This paper employs an IEEE 39-node system [26] and an improved IEEE 68-node system to validate the effectiveness of the proposed GA-PPO algorithm. The simulation platform consists of a personal computer configured with a 2nd Gen Intel® Core (TM) i7-12700 CPU operating at 2.10 GHz and 32 GB of memory. The primary code is written in Python, with machine learning algorithms implemented using the PyTorch framework. Steady-state and transient simulations are performed using the PSAT toolbox in MATLAB. The power flow and time-domain simulations were solved using a fixed integration step size by default, and the numerical convergence tolerance was set to 1 × 10−5.
4.1 Result in IEEE 39-Node System and Improved IEEE 68-Node System
The IEEE 39-node system comprises 39 nodes, 21 loads, 10 generators, 11 transformer branches, and 35 transmission lines.
During training, the load is set to vary between 90% and 110%. The agent outputs the active power of controllable generators based on input states. Power flow calculations and time-domain simulations traverse predefined faults in the fault set, capturing the power system’s state after each predefined fault occurs. Eq. (9) is then used to determine whether the system is transiently stable. The update process employs stochastic gradient descent. The entire training cycle consists of 1000 iterations, with each iteration grouped into sets of 50 steps to monitor reward fluctuations. Training terminates if the reward change remains below 1 × 10−5 for 50 consecutive iterations. This study examines the transient stability of the system when three-phase short-circuit faults occur at Bus 8, Bus 28, and Bus 29 and persist for 0.1 s, with a simulation time set to 6 s. And the expert demonstrations utilized in this work were generated by the PPO agent that had been trained to convergence. The reward trajectory of the PPO agent stabilized after approximately 400 episodes, indicating it had reached a mature performance plateau (its learning curve is shown in Section 4.2). Data collected from a subsequent 800 episodes were used to form the expert dataset, ensuring the policy’s behavior was stable and representative of a proficient, near-optimal control strategy. It is noteworthy that the expert policy is not required to be perfectly optimal. The core objective of leveraging this expert data is to provide a high-quality initialization for the GA-PPO agent, thereby guiding its initial exploration and significantly accelerating the training process. The subsequent adversarial training phase enables the agent to refine and potentially surpass the expert’s performance. The hyperparameter settings for the GA-PPO algorithm are shown in Table 1.
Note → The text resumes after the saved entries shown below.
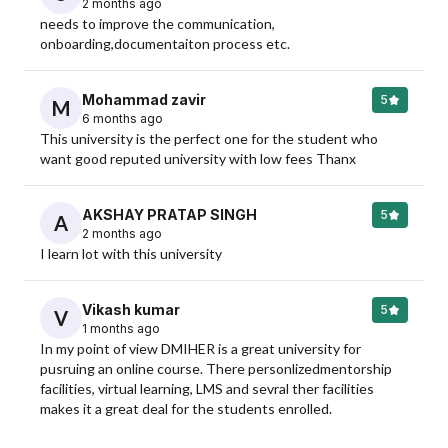
2 months ago
needs to improve the communication, 
onboarding,documentaiton process etc.
Mohammad zavir
5
M
6 months ago
This university is the perfect one for the student who 
want good reputed university with low fees Thanx
AKSHAY PRATAP SINGH
5
A
2 months ago
I learn lot with this university
Vikash kumar
5
V
1 months ago
In my point of view DMIHER is a great university for 
pusruing an online course. There personlizedmentorship 
facilities, virtual learning, LMS and sevral ther facilities 
makes it a great deal for the students enrolled.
The loss curve and reward function curve during training of the proposed GA-PPO algorithm are shown in Fig. 4.

Figure 4: The simulated fault on Bus 8 during system operation without preventive control measures
The agent’s reward function gradually increases during the first 50+ exploration rounds, indicating that the network is learning to avoid actions that cause the power angle to become unstable. Around 100 rounds, the reward function gradually approaches −20, while the loss also converges toward 0. Subsequently, the agent continues to explore more optimal strategies based on this foundation.
Based on the training results of the GA-PPO algorithm, the agent’s preventive control strategy for the predefined fault set is shown in Table 2, with adjustments made for each controllable generator node. Nodes 38 and 39 exhibit poor transient stability and are prone to triggering transient instability during faults, resulting in the largest power output adjustments. Conversely, Node 32 demonstrates better stability, leading to the smallest power output adjustment.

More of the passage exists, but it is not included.